そこに印刷されていたお店の名前に、昔の記憶がより鮮明になる。
そこに入っていたものを見て、思わず功を見た。
「これ、わざわざ買いに行ったの? 部活の休みの日に?」
「おう」
彼は笑顔で応えていた。
「どうして?」
「これを食べたら元気になるかなって思って。
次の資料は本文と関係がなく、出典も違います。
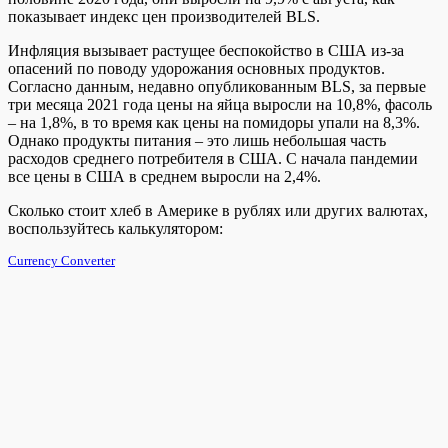
показывает индекс цен производителей BLS.
Инфляция вызывает растущее беспокойство в США из-за
опасений по поводу удорожания основных продуктов.
Согласно данным, недавно опубликованным BLS, за первые
три месяца 2021 года цены на яйца выросли на 10,8%, фасоль
– на 1,8%, в то время как цены на помидоры упали на 8,3%.
Однако продукты питания – это лишь небольшая часть
расходов среднего потребителя в США. С начала пандемии
все цены в США в среднем выросли на 2,4%.
Сколько стоит хлеб в Америке в рублях или других валютах,
воспользуйтесь калькулятором:
Currency Converter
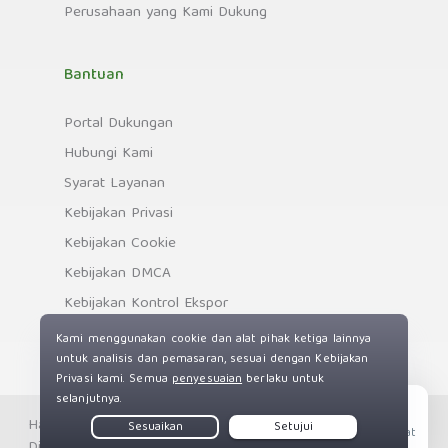
Perusahaan yang Kami Dukung
Bantuan
Portal Dukungan
Hubungi Kami
Syarat Layanan
Kebijakan Privasi
Kebijakan Cookie
Kebijakan DMCA
Kebijakan Kontrol Ekspor
Hak cipta © Private Internet Access, Inc. Hak Cipta
Live Chat
Dilindungi Undang-Undang.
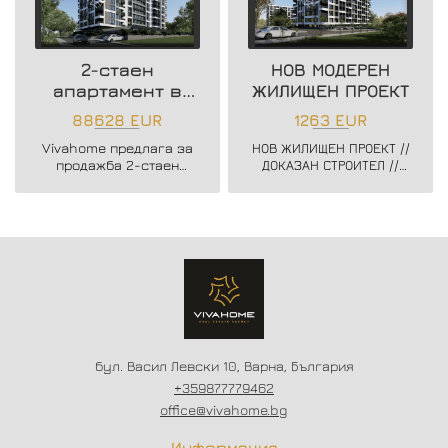
2-стаен
НОВ МОДЕРЕН
апартамент в
ЖИЛИЩЕН ПРОЕКТ
нова жилищна
88628 EUR
1263 EUR
сграда
Vivahome предлага за
НОВ ЖИЛИЩЕН ПРОЕКТ //
продажба 2-стаен
ДОКАЗАН СТРОИТЕЛ //
апартамент в нова
ЗАПОЧНАТО
жилищна сграда в жк.
СТРОИТЕЛСТВО //
Владислав Варненчик.
ГЪВКАВИ СХЕМИ НА
ПЛАЩАНЕ // СХЕМА -
20/80
бул. Васил Левски 10, Варна, България
+359877779462
office@vivahome.bg
Информация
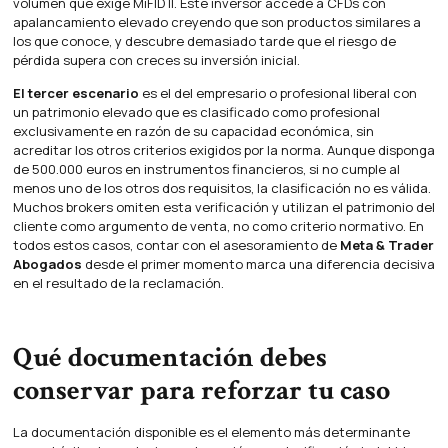
volumen que exige MiFID II. Este inversor accede a CFDs con
apalancamiento elevado creyendo que son productos similares a
los que conoce, y descubre demasiado tarde que el riesgo de
pérdida supera con creces su inversión inicial.
El tercer escenario
es el del empresario o profesional liberal con
un patrimonio elevado que es clasificado como profesional
exclusivamente en razón de su capacidad económica, sin
acreditar los otros criterios exigidos por la norma. Aunque disponga
de 500.000 euros en instrumentos financieros, si no cumple al
menos uno de los otros dos requisitos, la clasificación no es válida.
Muchos brokers omiten esta verificación y utilizan el patrimonio del
cliente como argumento de venta, no como criterio normativo. En
todos estos casos, contar con el asesoramiento de
Meta & Trader
Abogados
desde el primer momento marca una diferencia decisiva
en el resultado de la reclamación.
Qué documentación debes
conservar para reforzar tu caso
La documentación disponible es el elemento más determinante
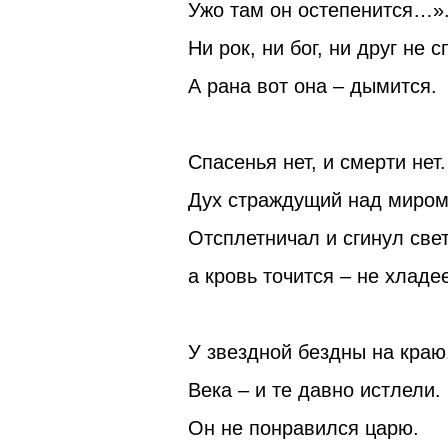
Ужо там он остепенится…»
Ни рок, ни бог, ни друг не с
А рана вот она – дымится.
Спасенья нет, и смерти нет.
Дух страждущий над миром 
Отсплетничал и сгинул свет
а кровь точится – не хладее
У звездной бездны на краю
Века – и те давно истлели.
Он не понравился царю.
最近、元気なかったから」
彼が差し出したのは合格発表のときにもらったお饅頭だった。
「バカ」
思わずそんな言葉がこぼれてきていた。
彼女にだけ優しくしていればいいのに、どうしてあたしに優しくするんだろう。
その理由は分かっているくせに、そう毒づく。
幼馴染だからというのとあと一つ。
彼は誰にでも優しい。
困っている人を見ると、放っておけないところがある。
「バカでもいいけど、それ、ここに入れろよ」
そう言って彼が指差したのはあたしの持っている買い物袋と鞄。
「持てるからいいよ」
そう言って歩き出そうとした。
だが、すぐに自転車を止める音が聞こえ、持っていた荷物が軽くなる。
功が横から荷物をとりあげ、かごに入れてしまった。
あたしの手には入れ替わりのように、功に渡されたお饅頭だけが残っている。
「どうせ隣なんだし、自転車で運んだほうが楽だよ」
心配するところを間違っているよ。
功の彼女が別の男と一緒にいたのに。
彼女を放っておいて、幼馴染のことを心配している。
でも、そんな功だから、好きになったのかもしれない。
あたしの家の前に到着すると、彼の自転車とあたしの足がほぼ同時に止まる。
「冷めないうちに食べろよ」
そんな功の言葉に笑顔を浮かべる。
彼の優しさが身にしみて、うれしかったからだ。
「ありがとう」
すると、功も目を細めていた。
「柚月は笑っているのが一番いいよ」
そういうと、功はあどけない笑顔を浮かべていた。
その言葉は近所の人が知っている子供にいうように軽い気持ちで投げかけた言葉だったのだろう。
それでも彼を特別に思っているあたしにはうれしいものだった。
そして、その気持ちは少しだけ分かる気がする。
あたしも功が笑っていてくれたら嬉しいと思う。
だから、あたしも自分にできることをしようと心に決めた。